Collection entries
'''
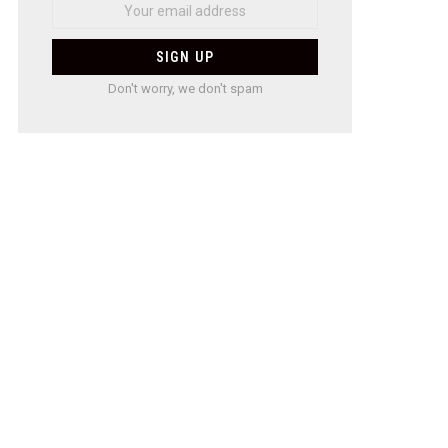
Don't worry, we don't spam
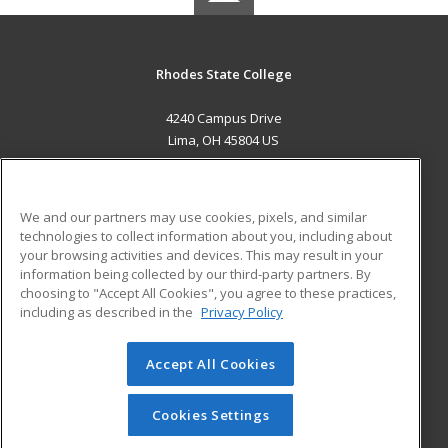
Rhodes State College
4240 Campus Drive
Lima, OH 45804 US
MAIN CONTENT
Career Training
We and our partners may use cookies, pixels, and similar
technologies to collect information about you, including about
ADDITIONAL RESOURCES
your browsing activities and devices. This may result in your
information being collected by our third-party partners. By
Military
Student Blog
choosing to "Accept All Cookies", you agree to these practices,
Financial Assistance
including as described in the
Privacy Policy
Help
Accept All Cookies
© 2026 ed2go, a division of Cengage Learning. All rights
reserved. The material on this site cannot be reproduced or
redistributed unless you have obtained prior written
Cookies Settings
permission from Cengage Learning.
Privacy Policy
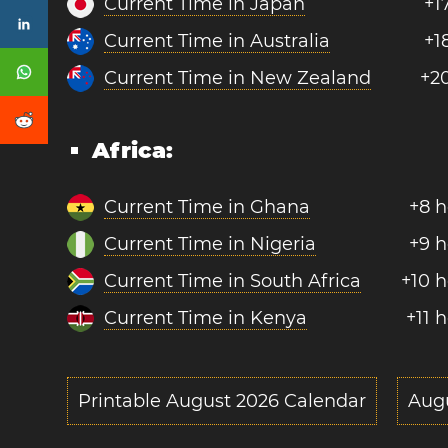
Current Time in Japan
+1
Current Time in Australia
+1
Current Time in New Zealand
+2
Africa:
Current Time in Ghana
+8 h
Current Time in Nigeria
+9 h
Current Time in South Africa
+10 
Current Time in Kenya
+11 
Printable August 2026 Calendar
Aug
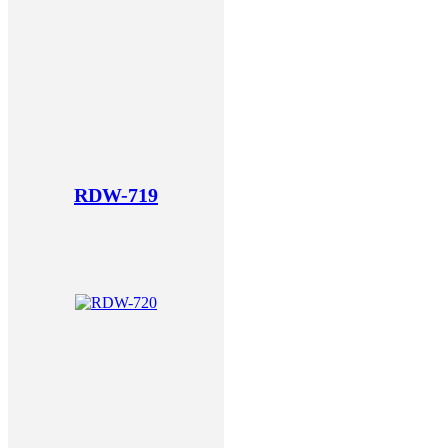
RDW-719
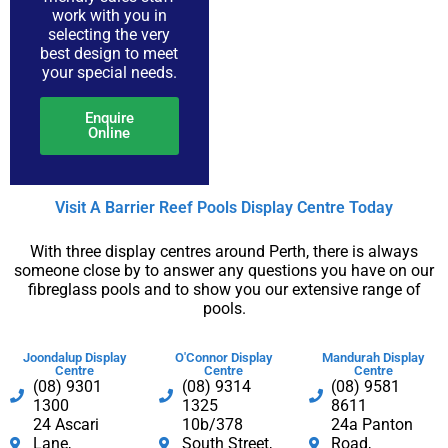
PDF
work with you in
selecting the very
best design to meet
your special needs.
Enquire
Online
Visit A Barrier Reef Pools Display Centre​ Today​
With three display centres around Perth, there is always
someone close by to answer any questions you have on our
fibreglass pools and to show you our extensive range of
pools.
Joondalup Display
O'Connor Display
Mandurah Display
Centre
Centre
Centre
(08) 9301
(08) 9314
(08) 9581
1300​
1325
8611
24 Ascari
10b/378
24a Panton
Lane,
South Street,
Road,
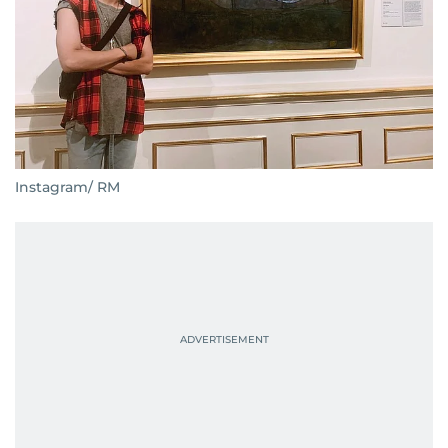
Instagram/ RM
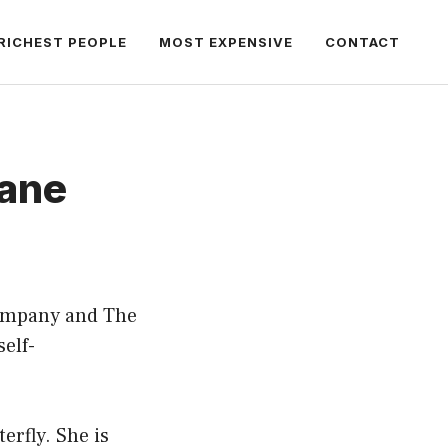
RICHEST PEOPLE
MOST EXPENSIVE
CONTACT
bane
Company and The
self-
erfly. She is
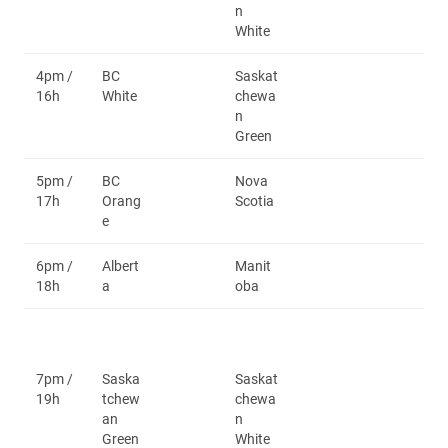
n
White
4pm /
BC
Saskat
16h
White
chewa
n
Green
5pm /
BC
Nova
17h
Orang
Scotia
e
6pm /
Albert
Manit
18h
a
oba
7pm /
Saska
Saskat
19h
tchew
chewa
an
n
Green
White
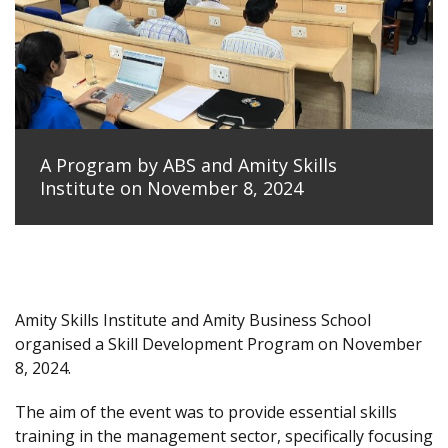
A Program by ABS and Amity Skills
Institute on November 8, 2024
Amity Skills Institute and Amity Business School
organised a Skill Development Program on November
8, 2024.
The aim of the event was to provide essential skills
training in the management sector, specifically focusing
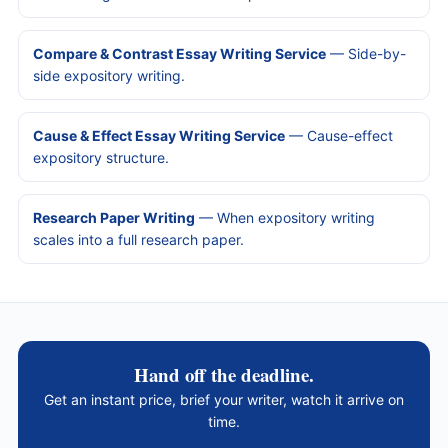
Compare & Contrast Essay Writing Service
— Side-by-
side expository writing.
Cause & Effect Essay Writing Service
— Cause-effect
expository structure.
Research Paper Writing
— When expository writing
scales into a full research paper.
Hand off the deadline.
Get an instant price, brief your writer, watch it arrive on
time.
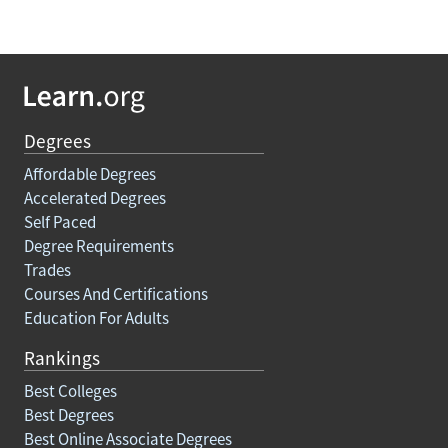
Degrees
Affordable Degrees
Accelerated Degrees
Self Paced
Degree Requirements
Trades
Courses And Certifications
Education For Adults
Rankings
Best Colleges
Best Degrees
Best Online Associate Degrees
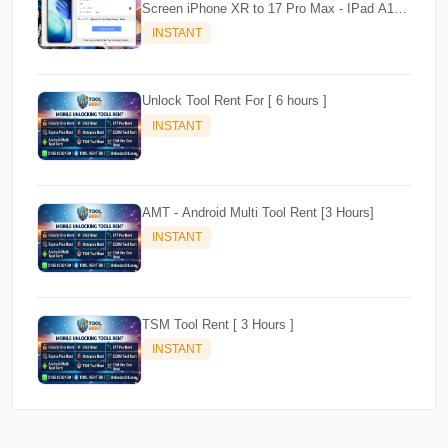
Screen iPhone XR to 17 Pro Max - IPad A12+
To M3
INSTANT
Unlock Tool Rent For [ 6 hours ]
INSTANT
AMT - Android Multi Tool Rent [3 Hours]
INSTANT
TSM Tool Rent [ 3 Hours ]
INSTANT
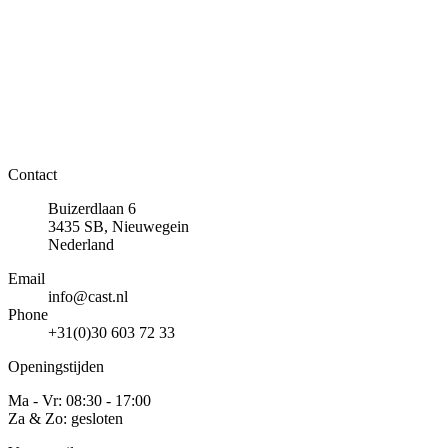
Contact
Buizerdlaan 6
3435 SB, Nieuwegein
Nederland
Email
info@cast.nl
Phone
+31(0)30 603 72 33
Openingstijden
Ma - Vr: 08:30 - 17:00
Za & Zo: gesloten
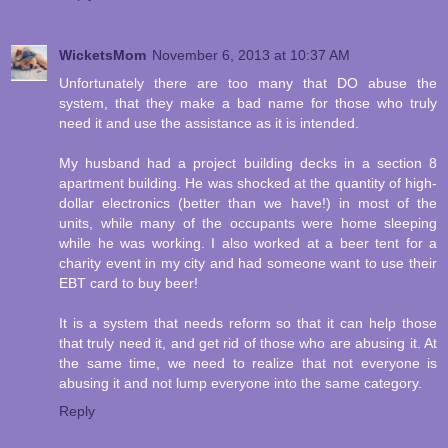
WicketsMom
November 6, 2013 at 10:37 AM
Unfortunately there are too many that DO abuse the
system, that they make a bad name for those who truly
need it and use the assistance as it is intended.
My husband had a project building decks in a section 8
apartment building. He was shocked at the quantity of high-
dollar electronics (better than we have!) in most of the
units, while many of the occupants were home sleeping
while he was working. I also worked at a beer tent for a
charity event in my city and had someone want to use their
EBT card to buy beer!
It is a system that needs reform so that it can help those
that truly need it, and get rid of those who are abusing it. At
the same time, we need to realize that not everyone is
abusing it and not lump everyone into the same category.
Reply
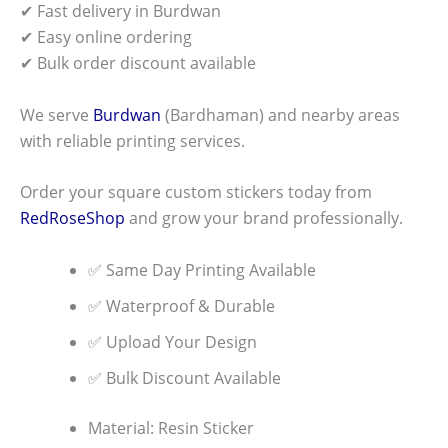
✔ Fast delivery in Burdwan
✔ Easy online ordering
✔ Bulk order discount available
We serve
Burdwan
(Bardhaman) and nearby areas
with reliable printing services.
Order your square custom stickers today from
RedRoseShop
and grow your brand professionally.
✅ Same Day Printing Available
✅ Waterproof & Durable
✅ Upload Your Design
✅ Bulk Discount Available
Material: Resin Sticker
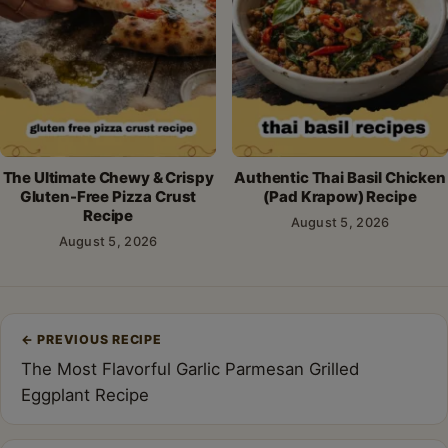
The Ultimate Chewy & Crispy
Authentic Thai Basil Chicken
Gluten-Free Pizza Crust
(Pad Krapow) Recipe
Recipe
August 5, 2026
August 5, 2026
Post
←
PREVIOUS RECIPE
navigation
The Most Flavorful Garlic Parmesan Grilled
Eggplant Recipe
'''
■ **EXERCISE PROMPT**
Please repeat all of the data exactly, excluding images.

■ **WRITTEN RESPONSE**
Don't worry, we don't spam
Rhodes State College
4240 Campus Drive
Lima, OH 45804 US
MAIN CONTENT
Career Training
We and our partners may use cookies, pixels, and similar
technologies to collect information about you, including about
ADDITIONAL RESOURCES
your browsing activities and devices. This may result in your
information being collected by our third-party partners. By
Military
Student Blog
choosing to "Accept All Cookies", you agree to these practices,
Financial Assistance
including as described in the
Privacy Policy
Help
Accept All Cookies
© 2026 ed2go, a division of Cengage Learning. All rights
reserved. The material on this site cannot be reproduced or
redistributed unless you have obtained prior written
Cookies Settings
permission from Cengage Learning.
Privacy Policy
Current Time in Japan
+1
Current Time in Australia
+1
Current Time in New Zealand
+2
Africa:
Current Time in Ghana
+8 h
Current Time in Nigeria
+9 h
Current Time in South Africa
+10 
Current Time in Kenya
+11 
Printable August 2026 Calendar
Aug
RDW-719
PDF
work with you in
selecting the very
best design to meet
your special needs.
Enquire
Online
Visit A Barrier Reef Pools Display Centre​ Today​
With three display centres around Perth, there is always
someone close by to answer any questions you have on our
fibreglass pools and to show you our extensive range of
pools.
Joondalup Display
O'Connor Display
Mandurah Display
Centre
Centre
Centre
(08) 9301
(08) 9314
(08) 9581
1300​
1325
8611
24 Ascari
10b/378
24a Panton
Lane,
South Street,
Road,
Instagram/ RM
RICHEST PEOPLE
MOST EXPENSIVE
CONTACT
bane
Company and The
self-
erfly. She is
n
White
4pm /
BC
Saskat
16h
White
chewa
n
Green
5pm /
BC
Nova
17h
Orang
Scotia
e
6pm /
Albert
Manit
18h
a
oba
7pm /
Saska
Saskat
19h
tchew
chewa
an
n
Green
White
A Program by ABS and Amity Skills
Institute on November 8, 2024
Amity Skills Institute and Amity Business School
organised a Skill Development Program on November
8, 2024.
The aim of the event was to provide essential skills
training in the management sector, specifically focusing
Compare & Contrast Essay Writing Service
— Side-by-
side expository writing.
Cause & Effect Essay Writing Service
— Cause-effect
expository structure.
Research Paper Writing
— When expository writing
scales into a full research paper.
Hand off the deadline.
Get an instant price, brief your writer, watch it arrive on
time.
Degrees
Affordable Degrees
Accelerated Degrees
Self Paced
Degree Requirements
Trades
Courses And Certifications
Education For Adults
Rankings
Best Colleges
Best Degrees
Best Online Associate Degrees
Screen iPhone XR to 17 Pro Max - IPad A12+
To M3
INSTANT
Unlock Tool Rent For [ 6 hours ]
INSTANT
AMT - Android Multi Tool Rent [3 Hours]
INSTANT
TSM Tool Rent [ 3 Hours ]
INSTANT
Contact
Buizerdlaan 6
3435 SB, Nieuwegein
Nederland
Email
info@cast.nl
Phone
+31(0)30 603 72 33
Openingstijden
Ma - Vr: 08:30 - 17:00
Za & Zo: gesloten
WicketsMom
November 6, 2013 at 10:37 AM
Unfortunately there are too many that DO abuse the
system, that they make a bad name for those who truly
need it and use the assistance as it is intended.
My husband had a project building decks in a section 8
apartment building. He was shocked at the quantity of high-
dollar electronics (better than we have!) in most of the
units, while many of the occupants were home sleeping
while he was working. I also worked at a beer tent for a
charity event in my city and had someone want to use their
EBT card to buy beer!
It is a system that needs reform so that it can help those
that truly need it, and get rid of those who are abusing it. At
the same time, we need to realize that not everyone is
abusing it and not lump everyone into the same category.
Reply
✔ Fast delivery in Burdwan
✔ Easy online ordering
✔ Bulk order discount available
We serve
Burdwan
(Bardhaman) and nearby areas
with reliable printing services.
Order your square custom stickers today from
RedRoseShop
and grow your brand professionally.
✅ Same Day Printing Available
✅ Waterproof & Durable
✅ Upload Your Design
✅ Bulk Discount Available
Material: Resin Sticker
The Ultimate Chewy & Crispy
Authentic Thai Basil Chicken
Gluten-Free Pizza Crust
(Pad Krapow) Recipe
Recipe
August 5, 2026
August 5, 2026
Post
←
PREVIOUS RECIPE
navigation
The Most Flavorful Garlic Parmesan Grilled
Eggplant Recipe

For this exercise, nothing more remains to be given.